I really don’t understand the reason for the question. The plushy goat head is funny, it made me laugh, I squealed and jumped up and down when I saw Hello Kitty, so I had to have a picture. It’s the telescope the wrong way round, why would I look at the world any other way?
I’m used to those questions though, and the looks as well; people looking at me like I am a Martian here to steal our Danish apple reserves. They are mad for apple Danish on Mars, most people don’t know that. And it’s quips like that that cause people to stare at me all mouth-agape.
I don’t care. I love my world.
Play pretend is important
I don’t believe in unicorns. I don’t believe in any supernatural things. But that doesn’t mean I don’t have fun looking for cloven hoof prints when I go hiking. I suspend my disbelief, that’s all. Try it, you won’t look silly, no one even has to know unless you tell them. Look for the unicorns and smile. I bet you that someone else wants to play too, but don’t think they can because they’re a grown-up.
You know how some games have an age range, “For ages 4 – 8” that sort of thing? You know what doesn’t have an age limit? FUN! PLAY PRETEND!
Yes, play pretend. People may think, adults don’t do that. Wanna bet?
Recently a friend’s kids asked if I would play with them. We set out to catch a dragon. Should you need this information, dragons eat rocks. baby dragons eat rocks, shells, and crispy Cheetos, and lizards eat rocks and shells. We found so many dragons! I got to hear what colors they were, how big, if they breathe fire or not.
I learned this because I asked them, and they told me. And then they asked me what I saw, and I told them.
There is no age limit on fun. You can play pretend with anything.
Fun with photography
I took my own photos for my book because I can’t afford a professional.
I set up my photo equipment in my dining room. I had the background stand, a tripod, and three of those lights with umbrellas.

I staged the props, took a picture, moved a light, took another, lowered an umbrella, moved stuff around. I did this for a couple of months, probably took about 3,000 pictures, and I got about 10 I actually think are good.

I could call that learning a new craft, or practical use of resources, or taking care of business. All of those are completely correct.
But what I was doing, for all the fancy adult words, was playing pretend.
I am not a photographer, I had zero idea what I was doing, I was learning things as I went and had the time of my life.

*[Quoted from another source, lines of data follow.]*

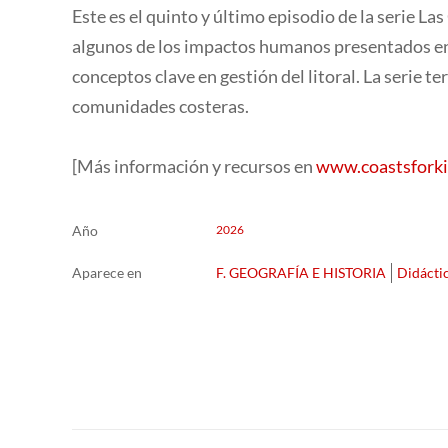
Este es el quinto y último episodio de la serie L
algunos de los impactos humanos presentados en 
conceptos clave en gestión del litoral. La serie t
comunidades costeras.
[Más información y recursos en
www.coastsforki
Año
2026
Aparece en
F. GEOGRAFÍA E HISTORIA
Didácti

You want to play pretend, but think you’re too old? Dude, I’m 51. Nobody is gonna tell me I’m too old, they’re not the boss o’me.
(For those who are not from Northern California, “Dude” is unisex, not species specific, and not specific to biological life.)

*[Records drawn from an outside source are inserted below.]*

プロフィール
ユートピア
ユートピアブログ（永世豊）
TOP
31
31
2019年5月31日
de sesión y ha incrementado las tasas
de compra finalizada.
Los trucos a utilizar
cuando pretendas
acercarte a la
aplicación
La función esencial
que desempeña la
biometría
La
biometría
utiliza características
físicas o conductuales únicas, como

And they’re not the boss o’you either.
We have to be adults sometimes, of course. We have to work, pay bills, raise families, whatever your life looks like. But nobody gets to take your imagination, nobody. Your thoughts and dreams are your own.
It’s ok to play, in fact, it’s essential to life and mental health. It’s not a cure-all for those of us suffering, but it can ease the pain, or even help keep it on a leash. Look through the telescope wrong way round. Have fun.
Oh, one thing, a comically undersized umbrella will not protect you from falling anvils. That’s a safety tip for you.